Dataset entries
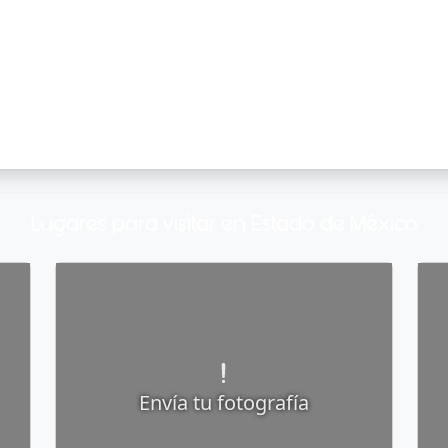
Lugares para visitar en Estado de México
Envía tu fotografía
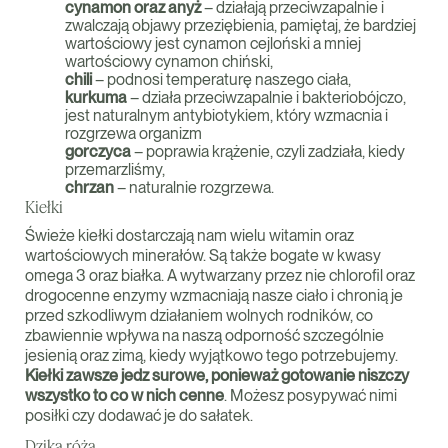
cynamon oraz anyż
– działają przeciwzapalnie i
zwalczają objawy przeziębienia, pamiętaj, że bardziej
wartościowy jest cynamon cejloński a mniej
wartościowy cynamon chiński,
chili
– podnosi temperaturę naszego ciała,
kurkuma
– działa przeciwzapalnie i bakteriobójczo,
jest naturalnym antybiotykiem, który wzmacnia i
rozgrzewa organizm
gorczyca
– poprawia krążenie, czyli zadziała, kiedy
przemarzliśmy,
chrzan
– naturalnie rozgrzewa.
Kiełki
Świeże kiełki dostarczają nam wielu witamin oraz
wartościowych minerałów. Są także bogate w kwasy
omega 3 oraz białka. A wytwarzany przez nie chlorofil oraz
drogocenne enzymy wzmacniają nasze ciało i chronią je
przed szkodliwym działaniem wolnych rodników, co
zbawiennie wpływa na naszą odporność szczególnie
jesienią oraz zimą, kiedy wyjątkowo tego potrzebujemy.
Kiełki zawsze jedz surowe, ponieważ gotowanie niszczy
wszystko to co w nich cenne
. Możesz posypywać nimi
posiłki czy dodawać je do sałatek.
Dzika róża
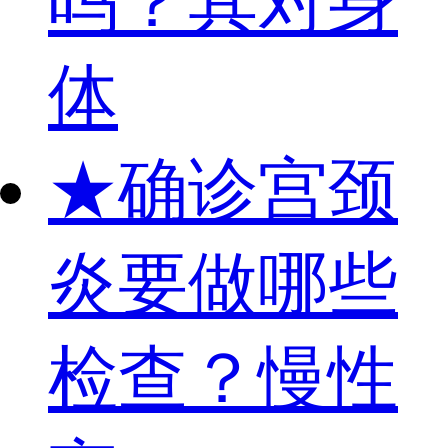
吗？其对身
体
★
确诊宫颈
炎要做哪些
检查？慢性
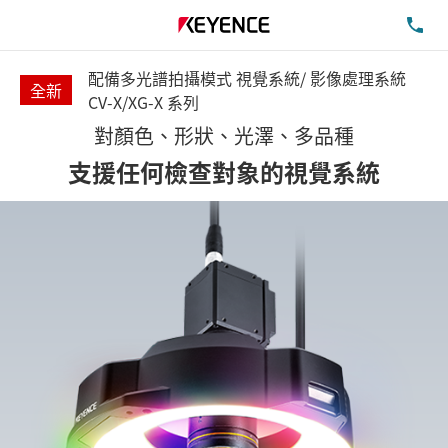
洽
配備多光譜拍攝模式 視覺系統/ 影像處理系統
全新
CV-X/XG-X 系列
對顏色、形狀、光澤、多品種
支援任何檢查對象的視覺系統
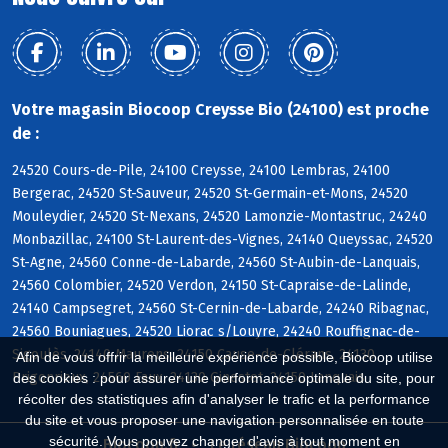
Votre magasin Biocoop Creysse Bio (24100) est proche
de :
24520 Cours-de-Pile, 24100 Creysse, 24100 Lembras, 24100
Bergerac, 24520 St-Sauveur, 24520 St-Germain-et-Mons, 24520
Mouleydier, 24520 St-Nexans, 24520 Lamonzie-Montastruc, 24240
Monbazillac, 24100 St-Laurent-des-Vignes, 24140 Queyssac, 24520
St-Agne, 24560 Conne-de-Labarde, 24560 St-Aubin-de-Lanquais,
24560 Colombier, 24520 Verdon, 24150 St-Capraise-de-Lalinde,
24140 Campsegret, 24560 St-Cernin-de-Labarde, 24240 Ribagnac,
24560 Bouniagues, 24520 Liorac s/Louyre, 24240 Rouffignac-de-
Sigoulès, 24140 Maurens, 24150 Cause-de-Clérans, 24130
Afin de vous offrir la meilleure expérience possible, Biocoop utilise
Prigonrieux, 24560 Faux, 24130 Ginestet, 24150 Lanquais
des cookies : pour assurer une performance optimale du site, pour
récolter des statistiques afin d'analyser le trafic et la performance
du site et vous proposer une navigation personnalisée en toute
sécurité. Vous pouvez changer d'avis à tout moment en
Biocoop.fr
Le réseau Biocoop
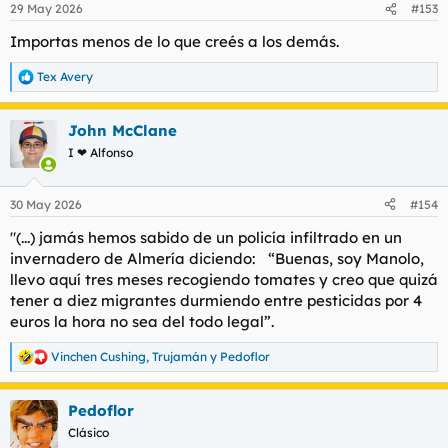
29 May 2026
#153
Importas menos de lo que creés a los demás.
Tex Avery
R
e
a
John McClane
c
c
I ❤ Alfonso
i
o
n
30 May 2026
#154
e
s
"(...) jamás hemos sabido de un policía infiltrado en un
:
invernadero de Almería diciendo: “Buenas, soy Manolo,
llevo aquí tres meses recogiendo tomates y creo que quizá
tener a diez migrantes durmiendo entre pesticidas por 4
euros la hora no sea del todo legal”.
Vinchen Cushing
,
Trujamán
y
Pedoflor
R
e
a
Pedoflor
c
c
Clásico
i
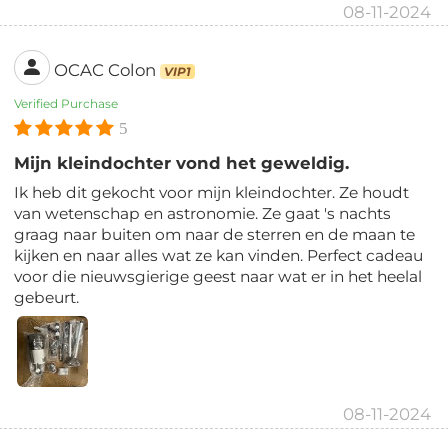
08-11-2024
OCAC Colon
VIP1
Verified Purchase
5
Mijn kleindochter vond het geweldig.
Ik heb dit gekocht voor mijn kleindochter. Ze houdt
van wetenschap en astronomie. Ze gaat 's nachts
graag naar buiten om naar de sterren en de maan te
kijken en naar alles wat ze kan vinden. Perfect cadeau
voor die nieuwsgierige geest naar wat er in het heelal
gebeurt.
08-11-2024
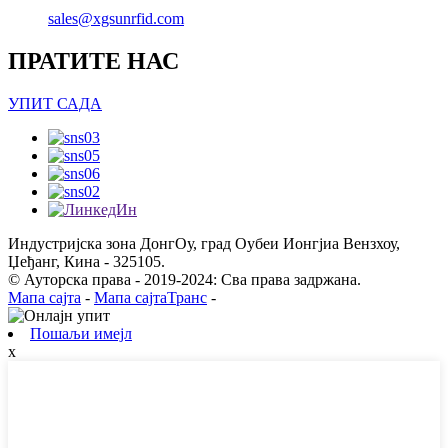
sales@xgsunrfid.com
ПРАТИТЕ НАС
УПИТ САДА
Индустријска зона ДонгОу, град Оубеи Ионгјиа Вензхоу,
Џеђанг, Кина - 325105.
© Ауторска права - 2019-2024: Сва права задржана.
Мапа сајта
-
Мапа сајтаТранс
-
Пошаљи имејл
x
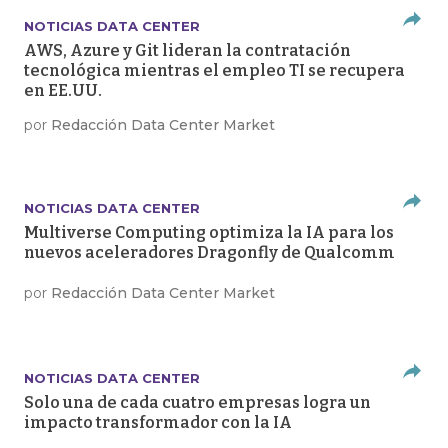
NOTICIAS DATA CENTER
AWS, Azure y Git lideran la contratación
tecnológica mientras el empleo TI se recupera
en EE.UU.
por
Redacción Data Center Market
NOTICIAS DATA CENTER
Multiverse Computing optimiza la IA para los
nuevos aceleradores Dragonfly de Qualcomm
por
Redacción Data Center Market
NOTICIAS DATA CENTER
Solo una de cada cuatro empresas logra un
impacto transformador con la IA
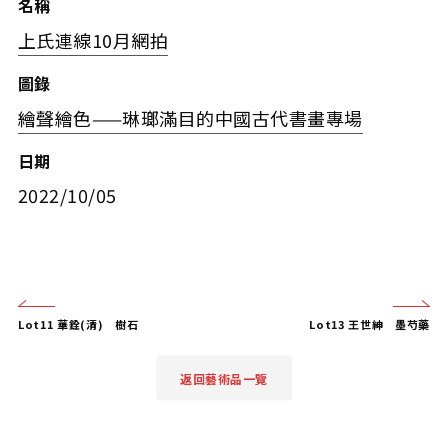
名稱
上氏連線10月網拍
圖錄
繪聲繪色——琳瑯滿目的中國古代書畫專場
日期
2022/10/05
Lot11 華銓(清) 樹石
Lot13 王世紳 墨芍藥
返回藝術品一覽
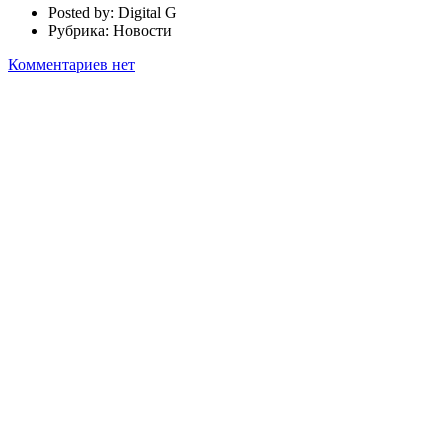
Posted by:
Digital G
Рубрика:
Новости
Комментариев нет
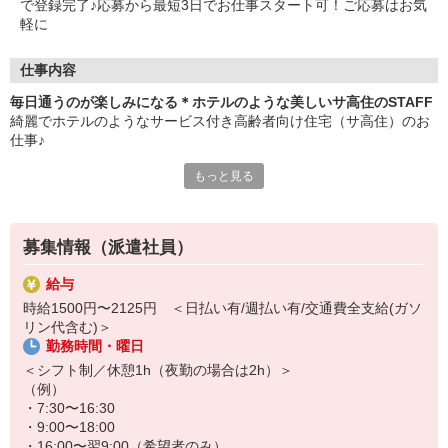
で登録完了♪応募から最短3日でお仕事スタート可！ご応募はお気
軽に
仕事内容
毎日通うのが楽しみになる＊ホテルのような美しいサ高住のSTAFF
綺麗でホテルのようなサービス付き高齢者向け住宅（サ高住）のお
仕事♪
もっと見る
―おもな仕事内容―
・安否確認や生活相談
・食事や入浴などの介助
・施設内やお部屋の簡単なお掃除
募集情報（派遣社員）
・お話し相手やレクリエーションのサポート
など
給与
時給1500円〜2125円 ＜日払い有/週払い有/交通費全支給(ガソ
いつも清潔に保たれた美しい館内は、一歩足を踏み入れるだけで背
リン代含む)＞
筋が伸び、温かい気持ちで1日をスタートできます♪
勤務時間・曜日
毎日入居者さんとお話をするので、カフェやホテルなどの接客業の
＜シフト制／休憩1h（夜勤の場合は2h）＞
経験がある方は、培ったスキルを大いに活かせる環境です◎
（例）
・7:30〜16:30
・9:00〜18:00
・16:00〜翌9:00（希望者のみ）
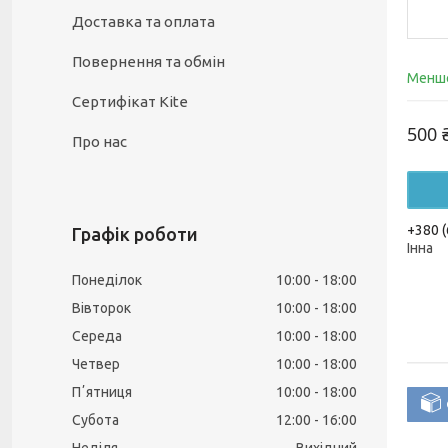
Доставка та оплата
Повернення та обмін
Менше
Сертифікат Kite
500 
Про нас
+380 (
Графік роботи
Інна
Понеділок
10:00
18:00
Вівторок
10:00
18:00
Середа
10:00
18:00
Четвер
10:00
18:00
Пʼятниця
10:00
18:00
Субота
12:00
16:00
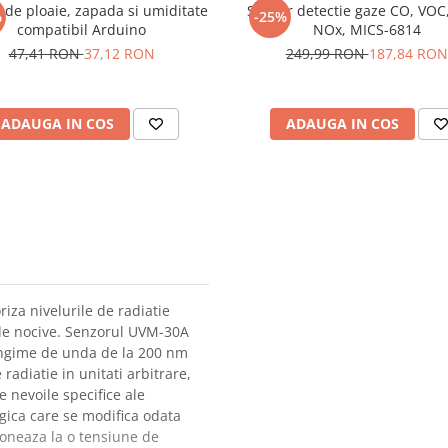
 de ploaie, zapada si umiditate
Senzor detectie gaze CO, VOC
%
-25%
compatibil Arduino
NOx, MICS-6814
47,41 RON
37,12 RON
249,99 RON
187,84 RON
ADAUGA IN COS
ADAUGA IN COS
riza nivelurile de radiatie
ile nocive. Senzorul UVM-30A
lungime de unda de la 200 nm
radiatie in unitati arbitrare,
e nevoile specifice ale
ogica care se modifica odata
oneaza la o tensiune de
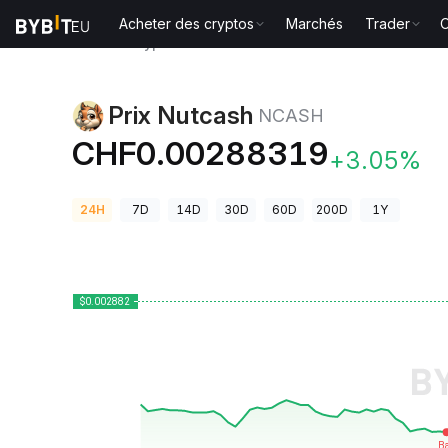
Acheter des cryptos
Marchés
Trader
O
Prix des cryptos
Prix Nutcash NCASH
Prix Nutcash
NCASH
CHF0.00288319
+3.05%
24H
7D
14D
30D
60D
200D
1Y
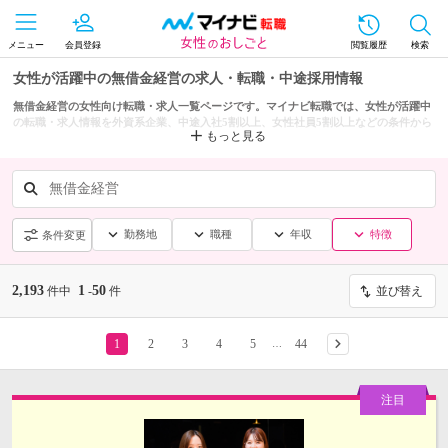
メニュー
会員登録
閲覧履歴
検索
女性が活躍中の無借金経営の求人・転職・中途採用情報
無借金経営の女性向け転職・求人一覧ページです。マイナビ転職では、女性が活躍中
の転職・求人情報を外資系企業、中途入社5割以上、女性社員5割以上などの条件から
もっと見る
も探せます。
無借金経営
勤務地
職種
年収
特徴
条件変更
2,193
1
50
件中
-
件
並び替え
1
2
3
4
5
44
…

*Requirement:*
Identify the lines of the entries containing the string "Lanquais". Copy each such line.

*Task result:*
St-Agne, 24560 Conne-de-Labarde, 24560 St-Aubin-de-Lanquais,
Prigonrieux, 24560 Faux, 24130 Ginestet, 24150 Lanquais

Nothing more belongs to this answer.